* [What you will do] Start at the first line of the material below and retype each line through the one containing "総会 理事会の問題 (210, 762)", exactly.

* [Supplied data]
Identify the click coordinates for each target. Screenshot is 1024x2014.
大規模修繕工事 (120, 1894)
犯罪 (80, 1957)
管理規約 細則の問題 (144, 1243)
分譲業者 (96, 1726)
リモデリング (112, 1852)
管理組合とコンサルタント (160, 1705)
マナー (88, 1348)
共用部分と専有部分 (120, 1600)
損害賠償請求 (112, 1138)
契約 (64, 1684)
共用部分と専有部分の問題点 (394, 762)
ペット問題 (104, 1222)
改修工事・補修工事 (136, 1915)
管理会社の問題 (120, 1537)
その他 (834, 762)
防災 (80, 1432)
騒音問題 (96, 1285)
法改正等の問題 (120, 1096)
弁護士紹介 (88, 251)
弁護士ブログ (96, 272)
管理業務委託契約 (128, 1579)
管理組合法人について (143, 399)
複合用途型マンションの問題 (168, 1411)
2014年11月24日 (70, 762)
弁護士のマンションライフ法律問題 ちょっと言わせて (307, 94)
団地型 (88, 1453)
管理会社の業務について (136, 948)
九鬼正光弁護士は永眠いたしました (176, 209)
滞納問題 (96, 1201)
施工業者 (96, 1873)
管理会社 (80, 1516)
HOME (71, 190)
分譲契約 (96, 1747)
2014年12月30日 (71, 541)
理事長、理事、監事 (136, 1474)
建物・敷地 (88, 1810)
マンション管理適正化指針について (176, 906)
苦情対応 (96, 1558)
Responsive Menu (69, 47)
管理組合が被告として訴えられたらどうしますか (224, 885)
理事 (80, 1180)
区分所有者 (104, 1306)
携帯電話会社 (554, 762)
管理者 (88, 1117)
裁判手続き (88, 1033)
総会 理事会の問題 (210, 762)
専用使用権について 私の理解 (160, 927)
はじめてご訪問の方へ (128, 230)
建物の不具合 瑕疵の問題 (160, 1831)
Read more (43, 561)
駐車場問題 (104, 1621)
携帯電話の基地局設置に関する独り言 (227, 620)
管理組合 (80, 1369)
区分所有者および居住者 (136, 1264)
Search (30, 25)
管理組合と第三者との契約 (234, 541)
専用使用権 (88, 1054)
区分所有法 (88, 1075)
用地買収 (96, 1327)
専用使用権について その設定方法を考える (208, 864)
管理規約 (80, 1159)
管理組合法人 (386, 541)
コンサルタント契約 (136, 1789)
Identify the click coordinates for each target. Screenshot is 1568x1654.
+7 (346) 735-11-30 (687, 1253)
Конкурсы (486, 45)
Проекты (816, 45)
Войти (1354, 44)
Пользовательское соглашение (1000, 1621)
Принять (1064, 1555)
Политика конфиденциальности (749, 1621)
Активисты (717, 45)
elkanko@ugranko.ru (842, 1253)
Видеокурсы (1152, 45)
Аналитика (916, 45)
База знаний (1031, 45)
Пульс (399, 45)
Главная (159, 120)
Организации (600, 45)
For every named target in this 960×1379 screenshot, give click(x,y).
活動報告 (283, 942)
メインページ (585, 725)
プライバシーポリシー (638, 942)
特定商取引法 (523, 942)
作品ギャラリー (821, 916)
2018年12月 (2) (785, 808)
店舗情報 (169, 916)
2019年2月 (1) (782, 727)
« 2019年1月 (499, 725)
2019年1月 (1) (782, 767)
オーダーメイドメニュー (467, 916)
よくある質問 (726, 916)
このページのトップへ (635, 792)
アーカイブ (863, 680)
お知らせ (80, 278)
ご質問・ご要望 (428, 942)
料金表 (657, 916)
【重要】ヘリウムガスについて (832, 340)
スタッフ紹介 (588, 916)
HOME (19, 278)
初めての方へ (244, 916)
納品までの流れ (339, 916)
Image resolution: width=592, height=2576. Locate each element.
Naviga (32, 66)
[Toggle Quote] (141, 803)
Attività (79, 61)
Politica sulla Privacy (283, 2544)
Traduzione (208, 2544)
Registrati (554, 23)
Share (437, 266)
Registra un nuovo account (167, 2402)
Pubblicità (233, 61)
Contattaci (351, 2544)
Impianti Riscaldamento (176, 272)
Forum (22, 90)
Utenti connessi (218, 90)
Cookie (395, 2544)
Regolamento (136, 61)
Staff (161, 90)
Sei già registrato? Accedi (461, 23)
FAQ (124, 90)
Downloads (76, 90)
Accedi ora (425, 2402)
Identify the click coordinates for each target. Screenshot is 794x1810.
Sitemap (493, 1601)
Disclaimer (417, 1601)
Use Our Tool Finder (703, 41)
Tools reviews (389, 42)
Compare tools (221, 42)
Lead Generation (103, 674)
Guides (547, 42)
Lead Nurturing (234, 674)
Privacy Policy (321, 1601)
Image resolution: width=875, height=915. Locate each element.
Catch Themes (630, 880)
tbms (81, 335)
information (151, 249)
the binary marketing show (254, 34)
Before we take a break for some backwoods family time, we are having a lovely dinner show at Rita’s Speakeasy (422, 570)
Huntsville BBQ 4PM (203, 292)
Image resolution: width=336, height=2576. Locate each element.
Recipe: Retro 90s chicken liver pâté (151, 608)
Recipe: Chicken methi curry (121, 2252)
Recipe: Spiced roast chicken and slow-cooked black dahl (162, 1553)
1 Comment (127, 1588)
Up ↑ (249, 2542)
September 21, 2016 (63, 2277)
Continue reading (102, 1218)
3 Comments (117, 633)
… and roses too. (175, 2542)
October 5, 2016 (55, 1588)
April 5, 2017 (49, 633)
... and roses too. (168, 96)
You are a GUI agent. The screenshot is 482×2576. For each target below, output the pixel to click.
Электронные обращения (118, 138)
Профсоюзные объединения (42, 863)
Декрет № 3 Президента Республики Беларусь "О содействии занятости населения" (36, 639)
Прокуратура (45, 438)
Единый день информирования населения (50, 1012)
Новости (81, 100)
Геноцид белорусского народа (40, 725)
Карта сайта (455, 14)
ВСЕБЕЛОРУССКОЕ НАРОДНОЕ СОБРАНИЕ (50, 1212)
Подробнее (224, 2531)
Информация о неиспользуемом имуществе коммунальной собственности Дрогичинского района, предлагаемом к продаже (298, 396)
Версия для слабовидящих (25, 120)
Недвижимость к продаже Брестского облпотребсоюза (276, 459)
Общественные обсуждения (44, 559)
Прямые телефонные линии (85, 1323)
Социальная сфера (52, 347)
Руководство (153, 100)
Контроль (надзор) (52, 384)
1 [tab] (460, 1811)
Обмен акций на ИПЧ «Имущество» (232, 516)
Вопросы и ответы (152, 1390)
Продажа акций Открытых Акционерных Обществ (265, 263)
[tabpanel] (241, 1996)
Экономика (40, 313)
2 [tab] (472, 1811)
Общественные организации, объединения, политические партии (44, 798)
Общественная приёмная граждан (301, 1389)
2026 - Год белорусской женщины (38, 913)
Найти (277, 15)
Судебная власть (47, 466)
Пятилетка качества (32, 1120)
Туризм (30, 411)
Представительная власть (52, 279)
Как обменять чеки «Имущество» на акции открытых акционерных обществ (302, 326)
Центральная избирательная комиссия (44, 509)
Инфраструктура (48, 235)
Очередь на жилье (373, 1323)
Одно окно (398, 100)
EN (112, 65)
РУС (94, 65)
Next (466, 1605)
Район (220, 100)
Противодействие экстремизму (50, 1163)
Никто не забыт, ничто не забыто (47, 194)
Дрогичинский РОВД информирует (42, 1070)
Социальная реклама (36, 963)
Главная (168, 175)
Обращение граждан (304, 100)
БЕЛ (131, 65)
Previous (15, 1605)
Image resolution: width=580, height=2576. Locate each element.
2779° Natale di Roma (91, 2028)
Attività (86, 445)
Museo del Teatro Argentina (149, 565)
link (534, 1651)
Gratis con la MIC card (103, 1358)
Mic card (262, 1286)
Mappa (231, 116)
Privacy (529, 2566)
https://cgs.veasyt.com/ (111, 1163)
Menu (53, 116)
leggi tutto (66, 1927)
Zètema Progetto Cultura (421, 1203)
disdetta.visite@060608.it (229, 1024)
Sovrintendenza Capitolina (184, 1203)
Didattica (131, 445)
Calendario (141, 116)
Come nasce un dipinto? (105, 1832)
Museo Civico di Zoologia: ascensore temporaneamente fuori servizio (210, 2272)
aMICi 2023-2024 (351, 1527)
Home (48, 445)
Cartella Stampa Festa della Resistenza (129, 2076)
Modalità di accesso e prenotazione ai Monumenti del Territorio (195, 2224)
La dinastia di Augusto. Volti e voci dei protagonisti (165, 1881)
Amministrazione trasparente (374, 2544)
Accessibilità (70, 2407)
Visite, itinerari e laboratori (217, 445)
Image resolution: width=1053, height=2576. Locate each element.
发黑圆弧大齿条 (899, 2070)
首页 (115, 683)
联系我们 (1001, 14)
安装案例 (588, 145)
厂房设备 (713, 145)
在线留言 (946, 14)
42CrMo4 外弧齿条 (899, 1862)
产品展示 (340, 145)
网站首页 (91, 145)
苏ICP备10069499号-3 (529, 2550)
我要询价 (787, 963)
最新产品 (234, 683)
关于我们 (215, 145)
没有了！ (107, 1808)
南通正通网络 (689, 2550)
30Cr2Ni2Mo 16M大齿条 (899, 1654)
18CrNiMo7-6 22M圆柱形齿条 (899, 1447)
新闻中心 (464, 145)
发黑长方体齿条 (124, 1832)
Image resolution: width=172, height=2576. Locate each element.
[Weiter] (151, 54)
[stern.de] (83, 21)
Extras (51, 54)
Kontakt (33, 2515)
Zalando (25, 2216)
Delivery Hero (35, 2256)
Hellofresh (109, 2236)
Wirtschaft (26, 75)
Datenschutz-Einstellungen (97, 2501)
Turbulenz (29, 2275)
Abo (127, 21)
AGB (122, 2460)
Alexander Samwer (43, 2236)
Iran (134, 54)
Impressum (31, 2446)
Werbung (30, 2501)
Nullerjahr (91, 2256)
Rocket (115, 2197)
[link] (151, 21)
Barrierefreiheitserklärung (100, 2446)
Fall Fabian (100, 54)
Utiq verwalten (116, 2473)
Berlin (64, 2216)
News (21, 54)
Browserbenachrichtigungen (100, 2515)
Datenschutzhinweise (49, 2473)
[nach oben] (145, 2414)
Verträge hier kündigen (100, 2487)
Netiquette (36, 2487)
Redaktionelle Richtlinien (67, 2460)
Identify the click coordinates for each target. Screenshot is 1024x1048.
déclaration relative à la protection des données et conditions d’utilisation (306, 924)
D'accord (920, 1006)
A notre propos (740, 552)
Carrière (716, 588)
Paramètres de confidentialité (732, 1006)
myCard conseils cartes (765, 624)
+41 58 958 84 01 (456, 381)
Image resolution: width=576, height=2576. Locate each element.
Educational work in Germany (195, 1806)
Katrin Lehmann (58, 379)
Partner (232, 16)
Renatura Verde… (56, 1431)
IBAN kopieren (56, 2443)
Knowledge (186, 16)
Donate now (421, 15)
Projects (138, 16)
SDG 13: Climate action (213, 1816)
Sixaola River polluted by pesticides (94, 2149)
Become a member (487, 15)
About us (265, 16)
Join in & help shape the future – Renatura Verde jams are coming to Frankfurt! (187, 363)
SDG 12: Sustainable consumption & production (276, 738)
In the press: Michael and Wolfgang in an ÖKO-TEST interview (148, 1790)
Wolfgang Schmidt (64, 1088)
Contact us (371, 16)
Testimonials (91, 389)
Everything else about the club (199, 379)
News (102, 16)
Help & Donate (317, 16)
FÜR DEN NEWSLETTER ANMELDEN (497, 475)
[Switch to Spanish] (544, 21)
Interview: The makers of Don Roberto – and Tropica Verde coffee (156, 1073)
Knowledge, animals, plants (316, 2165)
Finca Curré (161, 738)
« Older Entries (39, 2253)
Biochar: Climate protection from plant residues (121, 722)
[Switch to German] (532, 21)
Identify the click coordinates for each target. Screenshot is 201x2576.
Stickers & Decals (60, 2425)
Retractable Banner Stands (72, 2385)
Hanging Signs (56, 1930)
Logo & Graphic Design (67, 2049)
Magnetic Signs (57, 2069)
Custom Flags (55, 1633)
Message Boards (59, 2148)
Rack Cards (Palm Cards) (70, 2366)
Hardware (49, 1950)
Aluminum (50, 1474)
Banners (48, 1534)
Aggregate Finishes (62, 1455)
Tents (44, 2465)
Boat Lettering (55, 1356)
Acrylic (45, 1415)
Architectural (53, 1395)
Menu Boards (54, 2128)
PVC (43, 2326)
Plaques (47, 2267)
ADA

* [Reply]
Identify the click coordinates for each target. Screenshot is 1024x2014.
大規模修繕工事 (120, 1894)
犯罪 (80, 1957)
管理規約 細則の問題 (144, 1243)
分譲業者 (96, 1726)
リモデリング (112, 1852)
管理組合とコンサルタント (160, 1705)
マナー (88, 1348)
共用部分と専有部分 (120, 1600)
損害賠償請求 (112, 1138)
契約 (64, 1684)
共用部分と専有部分の問題点 (394, 762)
ペット問題 (104, 1222)
改修工事・補修工事 (136, 1915)
管理会社の問題 (120, 1537)
その他 (834, 762)
防災 (80, 1432)
騒音問題 (96, 1285)
法改正等の問題 (120, 1096)
弁護士紹介 (88, 251)
弁護士ブログ (96, 272)
管理業務委託契約 (128, 1579)
管理組合法人について (143, 399)
複合用途型マンションの問題 (168, 1411)
2014年11月24日 (70, 762)
弁護士のマンションライフ法律問題 ちょっと言わせて (307, 94)
団地型 (88, 1453)
管理会社の業務について (136, 948)
九鬼正光弁護士は永眠いたしました (176, 209)
滞納問題 (96, 1201)
施工業者 (96, 1873)
管理会社 (80, 1516)
HOME (71, 190)
分譲契約 (96, 1747)
2014年12月30日 (71, 541)
理事長、理事、監事 (136, 1474)
建物・敷地 (88, 1810)
マンション管理適正化指針について (176, 906)
苦情対応 (96, 1558)
Responsive Menu (69, 47)
管理組合が被告として訴えられたらどうしますか (224, 885)
理事 (80, 1180)
区分所有者 (104, 1306)
携帯電話会社 (554, 762)
管理者 (88, 1117)
裁判手続き (88, 1033)
総会 理事会の問題 (210, 762)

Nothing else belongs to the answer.